Start of Block
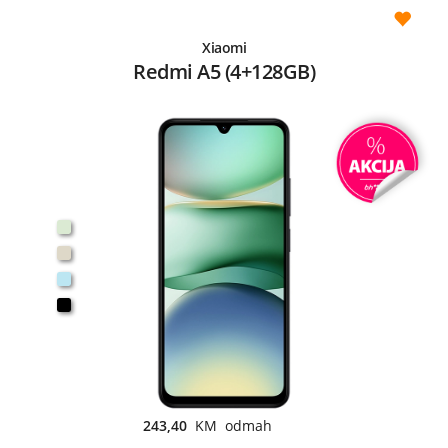
Xiaomi
Redmi A5 (4+128GB)
243,40
KM odmah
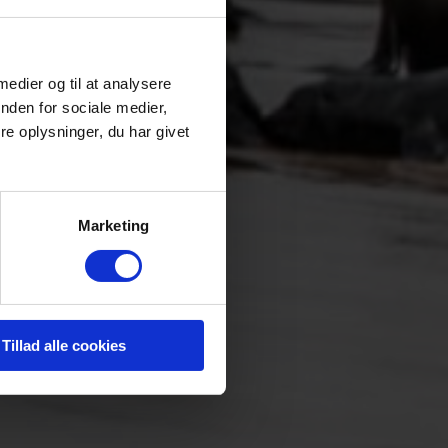
 medier og til at analysere
nden for sociale medier,
e oplysninger, du har givet
Marketing
Tillad alle cookies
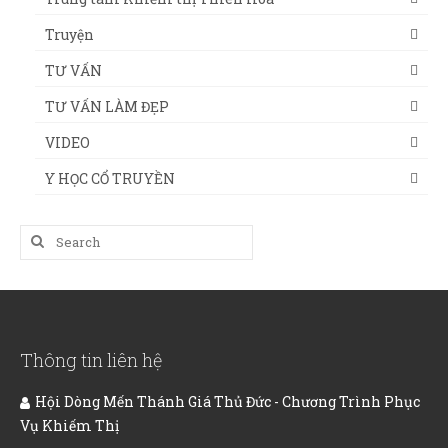
Truyện
TƯ VẤN
TƯ VẤN LÀM ĐẸP
VIDEO
Y HỌC CỔ TRUYỀN
Search
for:
Thông tin liên hệ
Hội Dòng Mến Thánh Giá Thủ Đức - Chương Trình Phục
Vụ Khiếm Thị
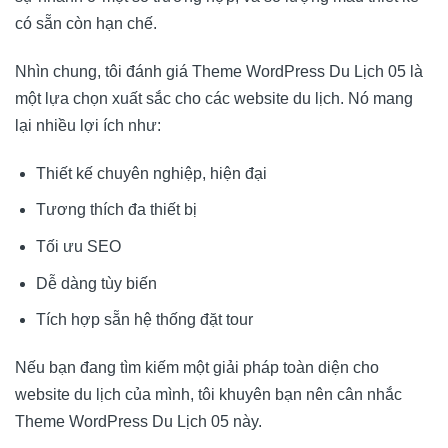
có sẵn còn hạn chế.
Nhìn chung, tôi đánh giá Theme WordPress Du Lịch 05 là
một lựa chọn xuất sắc cho các website du lịch. Nó mang
lại nhiều lợi ích như:
Thiết kế chuyên nghiệp, hiện đại
Tương thích đa thiết bị
Tối ưu SEO
Dễ dàng tùy biến
Tích hợp sẵn hệ thống đặt tour
Nếu bạn đang tìm kiếm một giải pháp toàn diện cho
website du lịch của mình, tôi khuyên bạn nên cân nhắc
Theme WordPress Du Lịch 05 này.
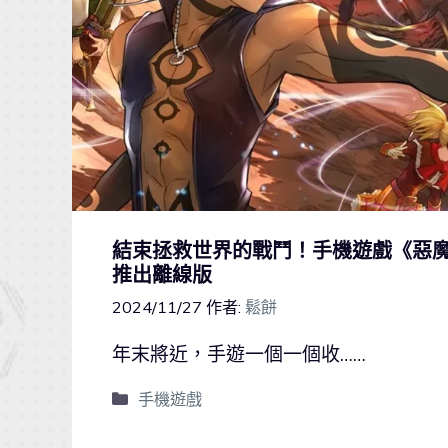
結束拯救世界的戰鬥！手機遊戲《惡魔7
推出離線版
2024/11/27
作者:
鬆餅
年末將近，手遊一個一個收……
手機遊戲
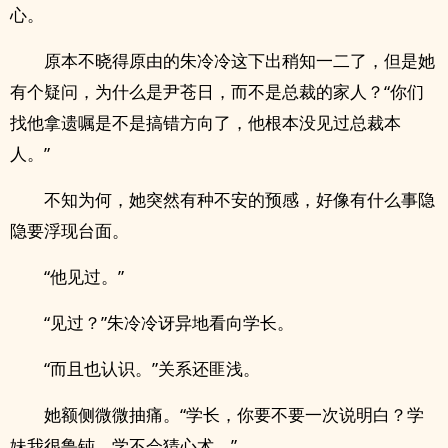
心。
原本不晓得原由的朱冷冷这下出稍知一二了，但是她
有个疑问，为什么是尹苍日，而不是总裁的家人？“你们
找他拿遗嘱是不是搞错方向了，他根本没见过总裁本
人。”
不知为何，她突然有种不安的预感，好像有什么事隐
隐要浮现台面。
“他见过。”
“见过？”朱冷冷讶异地看向学长。
“而且也认识。”关系还匪浅。
她额侧微微抽痛。“学长，你要不要一次说明白？学
妹我很鲁钝，学不会猜心术。”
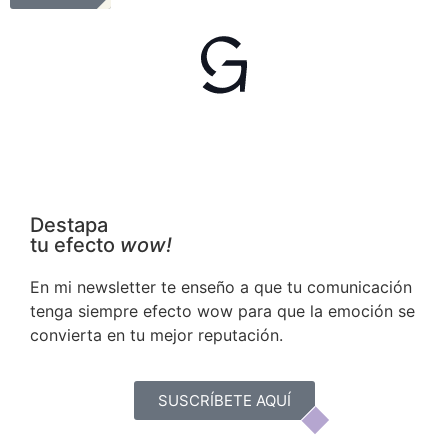
Destapa
tu efecto
wow!
En mi newsletter te enseño a que tu comunicación
tenga siempre efecto wow para que la emoción se
convierta en tu mejor reputación.
SUSCRÍBETE AQUÍ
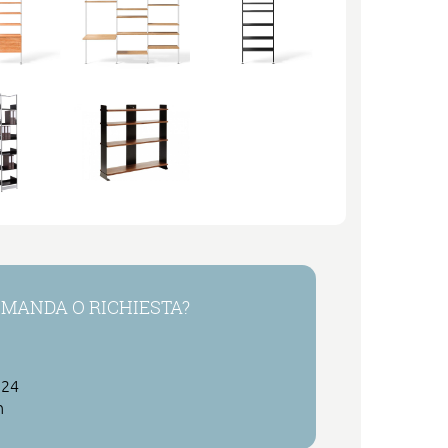
MANDA O RICHIESTA?
 24
h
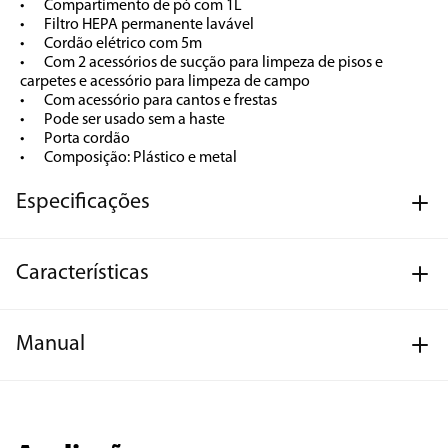
•	Compartimento de pó com 1L

•	Filtro HEPA permanente lavável

•	Cordão elétrico com 5m

•	Com 2 acessórios de sucção para limpeza de pisos e 
carpetes e acessório para limpeza de campo

•	Com acessório para cantos e frestas

•	Pode ser usado sem a haste

•	Porta cordão

•	Composição: Plástico e metal
Especificações
Características
Manual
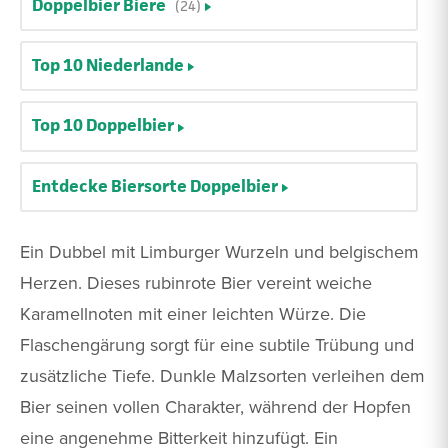
Doppelbier Biere
(24)
Top 10 Niederlande
Top 10 Doppelbier
Entdecke Biersorte Doppelbier
Ein Dubbel mit Limburger Wurzeln und belgischem
Herzen. Dieses rubinrote Bier vereint weiche
Karamellnoten mit einer leichten Würze. Die
Flaschengärung sorgt für eine subtile Trübung und
zusätzliche Tiefe. Dunkle Malzsorten verleihen dem
Bier seinen vollen Charakter, während der Hopfen
eine angenehme Bitterkeit hinzufügt. Ein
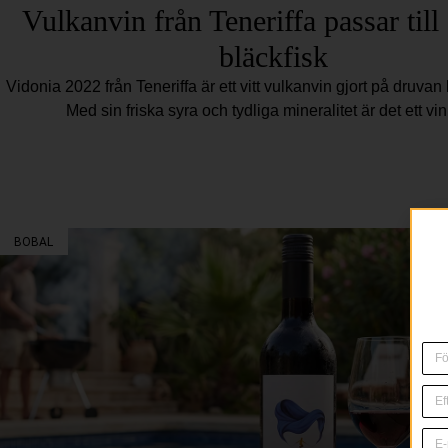
Vulkanvin från Teneriffa passar till 
bläckfisk
Vidonia 2022 från Teneriffa är ett vitt vulkanvin gjort på druvan 
Med sin friska syra och tydliga mineralitet är det ett vi
BOBAL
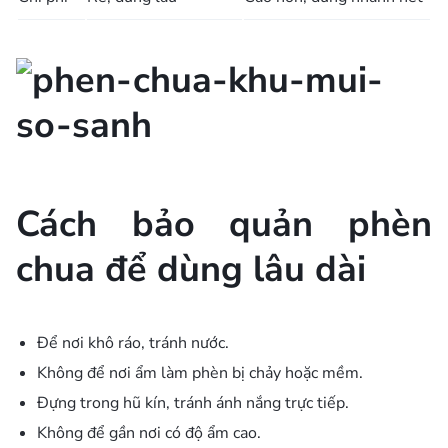
Cách bảo quản phèn
chua để dùng lâu dài
Để nơi khô ráo, tránh nước.
Không để nơi ẩm làm phèn bị chảy hoặc mềm.
Đựng trong hũ kín, tránh ánh nắng trực tiếp.
Không để gần nơi có độ ẩm cao.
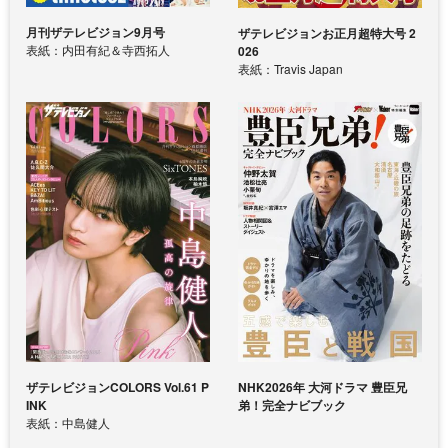
月刊ザテレビジョン9月号
ザテレビジョンお正月超特大号 2
表紙：内田有紀＆寺西拓人
026
表紙：Travis Japan
ザテレビジョンCOLORS Vol.61 P
NHK2026年 大河ドラマ 豊臣兄
INK
弟！完全ナビブック
表紙：中島健人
End of Block
| Problem description |
Filter the preceding entries down to the lines with "WordPress".

| Solution |
Nhìn chung, tôi đánh giá Theme WordPress Du Lịch 05 là
Theme WordPress Du Lịch 05 này.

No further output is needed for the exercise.